One hope of the Government is that with the dollarization of the so-called "PIMCO bonds" endorsed by Congress, the demand for foreign exchange on the CCL could drop.
Those bonds in pesos issued in the days of Mauricio Macri will be transferred to dollars in a measure that the former minister criticized.Roberto Lavagna and to which the Government had said that it would never resort.
The main holder is that powerful foreign investment fund and that, they suppose in the Central Bank, with the officialized dollarization, there would be no need to go to the market to buy the currencies with what, supposedly, would subtract demand from the CCL circuit.
CCL's demand comes mainly from foreign investment funds that want to take the dollars, but they also intervene in that segment that came to move US $ 95 million per day , mutual guarantee companies and insurance companies.
For the Government, the reduction of the exchange gap became a primary objective after the debt agreement was closed and for that, they understand in Economics, it would be essential that both the Treasury, the Central Bank, banks, companies and Little savers, lean on the weight circuit. Will it be possible to convince buyers of dollars?
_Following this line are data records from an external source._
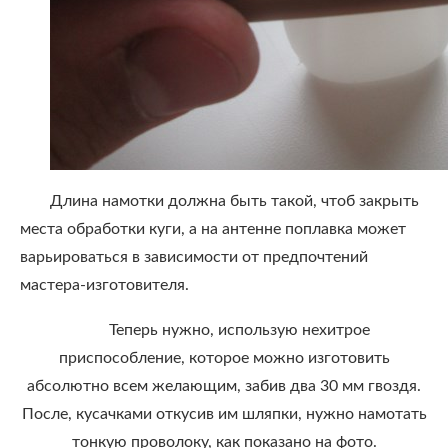
Длина намотки должна быть такой, чтоб закрыть
места обработки куги, а на антенне поплавка может
варьироваться в зависимости от предпочтений
мастера-изготовителя.
Теперь нужно, использую нехитрое
приспособление, которое можно изготовить
абсолютно всем желающим, забив два 30 мм гвоздя.
После, кусачками откусив им шляпки, нужно намотать
тонкую проволоку, как показано на фото.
The early response seems difficult, especially when the same day that Clarín announced that the agreement was closed, the retailers demanded the homebankig to make the $ 200 monthly savings.
The intention to "de-dollarize" the savings is once again on the table of official priorities and is part of the scheme for the situation that aims to win wills after an agreement with the foreign creditors that brought relief.